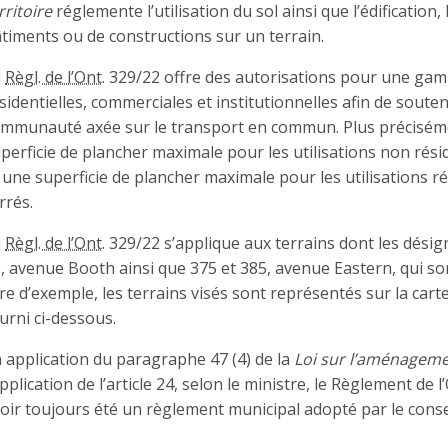
rritoire
réglemente l’utilisation du sol ainsi que l’édification, 
timents ou de constructions sur un terrain.
e
Règl. de l’Ont.
329/22 offre des autorisations pour une gam
sidentielles, commerciales et institutionnelles afin de sout
mmunauté axée sur le transport en commun. Plus précisémen
perficie de plancher maximale pour les utilisations non rési
 une superficie de plancher maximale pour les utilisations r
rrés.
e
Règl. de l’Ont.
329/22 s’applique aux terrains dont les désig
, avenue Booth ainsi que 375 et 385, avenue Eastern, qui son
tre d’exemple, les terrains visés sont représentés sur la carte
urni ci-dessous.
 application du paragraphe 47 (4) de la
Loi sur l’aménagemen
application de l’article 24, selon le ministre, le Règlement de 
oir toujours été un règlement municipal adopté par le consei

Prompt: Return only the lines running from the start of the entries above to the line that contains "329/22 s’applique aux terrains dont les désig", inclusive, and omit every picture.

Exercise response:
rritoire
réglemente l’utilisation du sol ainsi que l’édification, 
timents ou de constructions sur un terrain.
e
Règl. de l’Ont.
329/22 offre des autorisations pour une gam
sidentielles, commerciales et institutionnelles afin de sout
mmunauté axée sur le transport en commun. Plus précisémen
perficie de plancher maximale pour les utilisations non rési
 une superficie de plancher maximale pour les utilisations r
rrés.
e
Règl. de l’Ont.
329/22 s’applique aux terrains dont les désig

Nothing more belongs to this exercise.